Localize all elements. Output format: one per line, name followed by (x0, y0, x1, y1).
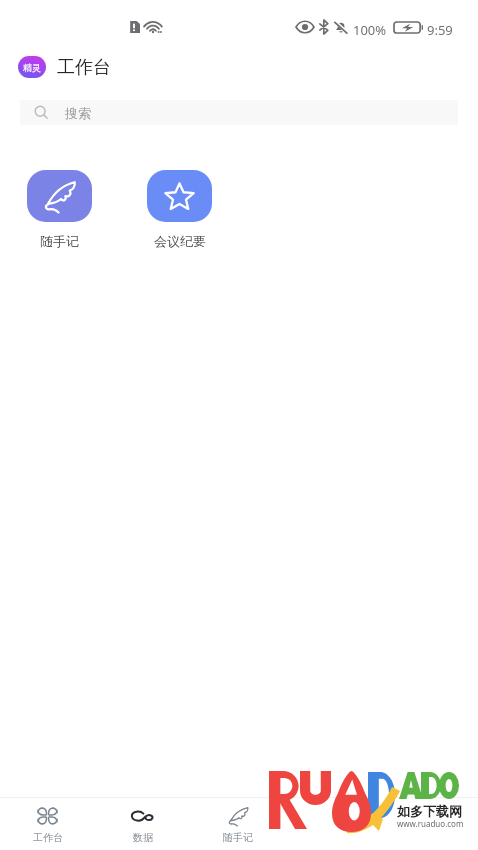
staticText: 如多下载网 (397, 803, 462, 819)
button[interactable]: 搜索 (20, 100, 458, 125)
staticText: 会议纪要 (154, 233, 206, 249)
button[interactable]: 随手记 (19, 170, 100, 249)
staticText: 工作台 (57, 56, 111, 79)
button[interactable]: 精灵 (18, 56, 46, 78)
staticText: 100% (353, 21, 387, 39)
button[interactable]: 数据 (95, 798, 190, 850)
staticText: 工作台 (33, 831, 63, 844)
button[interactable]: 随手记 (190, 798, 286, 850)
button[interactable]: 工作台 (0, 798, 95, 850)
staticText: www.ruaduo.com (397, 818, 464, 829)
staticText: 随手记 (40, 233, 79, 249)
staticText: 随手记 (223, 831, 253, 844)
staticText: 数据 (133, 831, 153, 844)
staticText: 搜索 (65, 105, 91, 121)
staticText: 9:59 (427, 21, 453, 39)
staticText: 精灵 (23, 62, 41, 73)
button[interactable]: 会议纪要 (139, 170, 220, 249)
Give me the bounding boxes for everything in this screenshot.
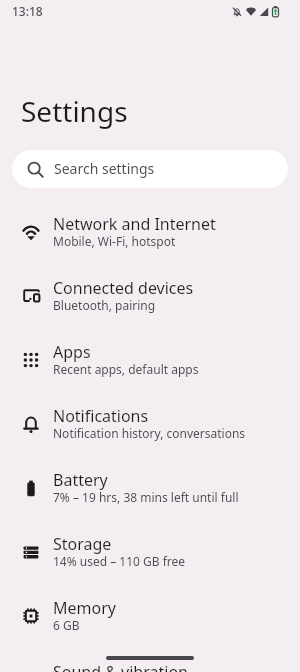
staticText: Sound & vibration (53, 661, 188, 672)
staticText: Bluetooth, pairing (53, 297, 156, 313)
staticText: Connected devices (53, 277, 194, 299)
staticText: Search settings (54, 159, 155, 178)
staticText: Memory (53, 597, 116, 619)
button[interactable]: Storage (0, 520, 300, 584)
staticText: Network and Internet (53, 213, 216, 235)
staticText: Battery (53, 469, 108, 491)
staticText: Mobile, Wi-Fi, hotspot (53, 233, 176, 249)
button[interactable]: Battery (0, 456, 300, 520)
button[interactable]: Sound & vibration (0, 648, 300, 672)
staticText: 6 GB (53, 617, 80, 633)
button[interactable]: Connected devices (0, 264, 300, 328)
staticText: Notification history, conversations (53, 425, 246, 441)
button[interactable]: Notifications (0, 392, 300, 456)
staticText: Recent apps, default apps (53, 361, 199, 377)
button[interactable]: Apps (0, 328, 300, 392)
button[interactable]: Search settings (12, 150, 288, 188)
button[interactable]: Network and Internet (0, 200, 300, 264)
staticText: Notifications (53, 405, 149, 427)
staticText: 7% – 19 hrs, 38 mins left until full (53, 489, 239, 505)
staticText: 13:18 (12, 3, 43, 19)
staticText: 14% used – 110 GB free (53, 553, 186, 569)
staticText: Settings (21, 92, 128, 130)
staticText: Storage (53, 533, 112, 555)
staticText: Apps (53, 341, 91, 363)
button[interactable]: Memory (0, 584, 300, 648)
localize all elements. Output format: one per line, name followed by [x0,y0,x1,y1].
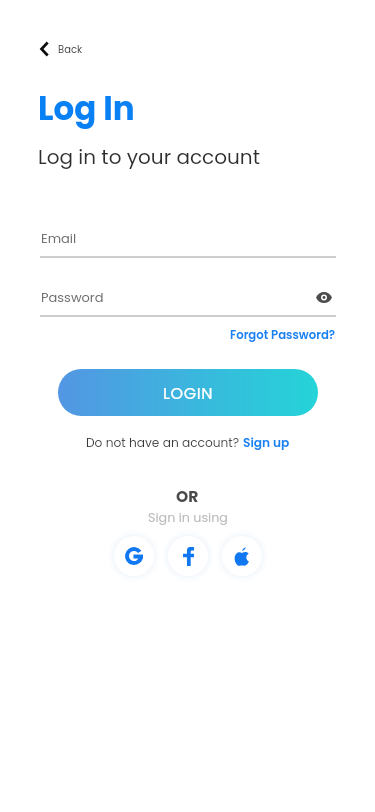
staticText: Sign in using [148,509,228,527]
staticText: Log in to your account [38,143,260,171]
button[interactable]: Sign in with Facebook [168,536,208,576]
staticText: Forgot Password? [230,327,336,343]
button[interactable]: Back [34,35,91,63]
staticText: OR [176,486,199,508]
button[interactable]: Show password [310,283,338,311]
button[interactable] [32,283,307,317]
button[interactable]: LOGIN [58,369,318,416]
button[interactable] [32,224,342,258]
button[interactable]: Sign in with Google [114,536,154,576]
staticText: LOGIN [163,382,214,404]
staticText: Back [58,42,83,56]
button[interactable]: Forgot Password? [222,322,344,348]
button[interactable]: Sign up [243,431,290,454]
staticText: Email [41,229,77,247]
staticText: Do not have an account? [86,434,243,451]
staticText: Log In [38,86,135,132]
staticText: Password [41,288,104,306]
staticText: Sign up [243,434,290,451]
button[interactable]: Sign in with Apple [222,536,262,576]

### Work request
How many of the lines above hold the word "Internet"? Answer with only the number.

### Task solution
2